■ What is being asked
Find the line with "जनसहभागिता से कठिन". Transcribe it and each later line of the data exactly, up to and including the last.

■ ■ ■ ■ ■

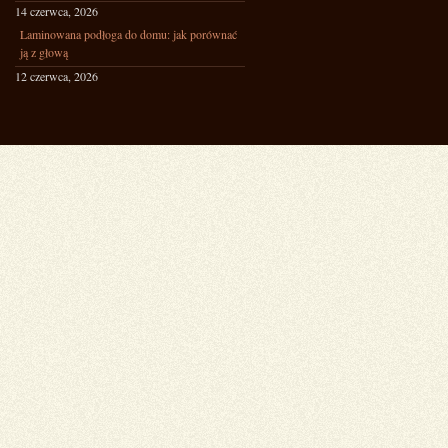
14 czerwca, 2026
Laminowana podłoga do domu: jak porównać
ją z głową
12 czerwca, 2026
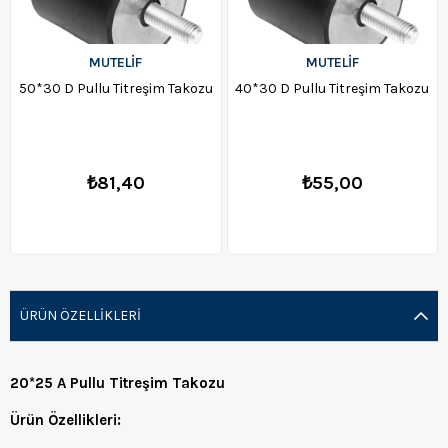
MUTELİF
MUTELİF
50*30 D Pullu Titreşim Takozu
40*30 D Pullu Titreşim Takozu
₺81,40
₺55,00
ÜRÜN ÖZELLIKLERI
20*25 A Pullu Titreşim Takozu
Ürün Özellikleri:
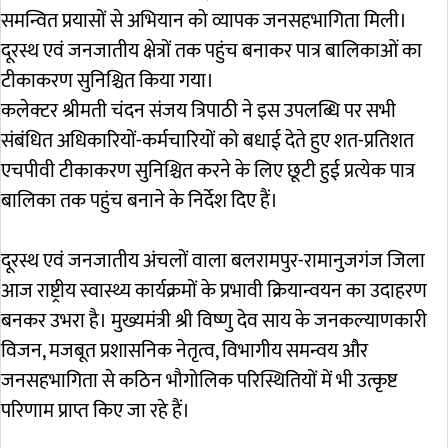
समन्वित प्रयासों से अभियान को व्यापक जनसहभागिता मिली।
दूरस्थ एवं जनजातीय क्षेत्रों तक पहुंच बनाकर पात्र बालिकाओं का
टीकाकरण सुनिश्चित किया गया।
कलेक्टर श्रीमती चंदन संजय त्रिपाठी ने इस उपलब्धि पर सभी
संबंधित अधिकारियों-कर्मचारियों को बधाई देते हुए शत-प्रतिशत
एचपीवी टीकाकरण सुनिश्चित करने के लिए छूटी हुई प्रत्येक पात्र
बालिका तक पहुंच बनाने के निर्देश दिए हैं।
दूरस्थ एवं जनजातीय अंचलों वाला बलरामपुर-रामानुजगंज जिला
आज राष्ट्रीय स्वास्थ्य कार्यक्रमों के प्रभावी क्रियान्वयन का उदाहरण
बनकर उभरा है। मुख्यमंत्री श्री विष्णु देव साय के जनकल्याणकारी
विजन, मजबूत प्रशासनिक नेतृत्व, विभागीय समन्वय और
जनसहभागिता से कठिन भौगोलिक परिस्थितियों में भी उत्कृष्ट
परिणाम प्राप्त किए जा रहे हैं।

■ ■ ■ ■ ■

■ Expected output
जनसहभागिता से कठिन भौगोलिक परिस्थितियों में भी उत्कृष्ट
परिणाम प्राप्त किए जा रहे हैं।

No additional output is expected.